- Flag Coat of arms
- Vázsnok Location in Baranya County Vázsnok Vázsnok (Hungary)
- Coordinates: 46°16′N 18°08′E﻿ / ﻿46.267°N 18.133°E
- Country: Hungary
- County: Baranya
- District: Hegyhát

Government
- • Type: Mayor-council
- • Mayor: József Gombár (Ind.)

Area
- • Total: 4.75 km^{2} (1.83 sq mi)

Population (2021)
- • Total: 134
- • Density: 28.2/km^{2} (73.1/sq mi)
- Time zone: UTC+1 (CET)
- • Summer (DST): UTC+2 (CEST)
- Postal code: 7370
- Area code: 72
- NUTS 3: HU231
- HCSO: 07074

= Vázsnok =

Vázsnok is a village (község) in Hegyhát District, northern Baranya county, in the Southern Transdanubia region of Hungary. Its population at the 2011 census was 136.

== Geography ==
The village is located at 46° 16′ 0″ N, 18° 8′ 0″ E. Its area is 4.75 km2. It is part of the Southern Transdanubia statistical region, and administratively it falls under Baranya County and then Hegyhát District.
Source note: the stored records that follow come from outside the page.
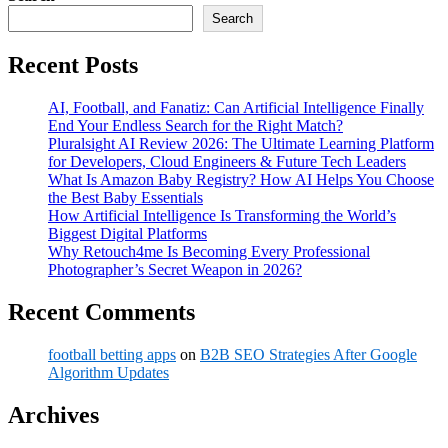
Search
Recent Posts
AI, Football, and Fanatiz: Can Artificial Intelligence Finally
End Your Endless Search for the Right Match?
Pluralsight AI Review 2026: The Ultimate Learning Platform
for Developers, Cloud Engineers & Future Tech Leaders
What Is Amazon Baby Registry? How AI Helps You Choose
the Best Baby Essentials
How Artificial Intelligence Is Transforming the World’s
Biggest Digital Platforms
Why Retouch4me Is Becoming Every Professional
Photographer’s Secret Weapon in 2026?
Recent Comments
football betting apps
on
B2B SEO Strategies After Google
Algorithm Updates
Archives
It lies 2 km east of the town of Sásd.

== Demographics ==
=== 2011 census ===
As of the census of 2011, there were 136 residents, 54 households, and 34 families living in the village. The population density was 74 /mi2. There were 59 dwellings at an average density of 32 /mi2. The average household size was 2.54. The average number of children was 1.12. The average family size was 2.88.

Religious affiliation was 52.7% Roman Catholic, 0.8% Calvinist, 0.8% Lutheran, and 24.4% unaffiliated, with 21.4% declining to answer.

The village had an ethnic minority Roma population of 2.3%. There were also small numbers of Serbs and Romanians each totaling less than 1% of residents. The vast majority declared themselves as Hungarian (96.2%), with 3.8% declining to answer. (Note: As a person can affiliate themselves with more than one ethnic group (nationality), the totals may be greater than 100%.)

== Local government ==
The village is governed by a mayor with a four-person council. The local government of the village operates a joint council office with the nearby localities of Baranyaszentgyörgy, Felsőegerszeg, Gödre, Meződ, Palé, Sásd and Varga. The seat of the joint council is in Sásd.

== Transportation ==
=== Railway ===
- Sásd Train Station, 2.0 km to the west of the village. The station is on the Pusztaszabolcs–Pécs and Dombóvár-Komló railway lines and is operated by MÁV.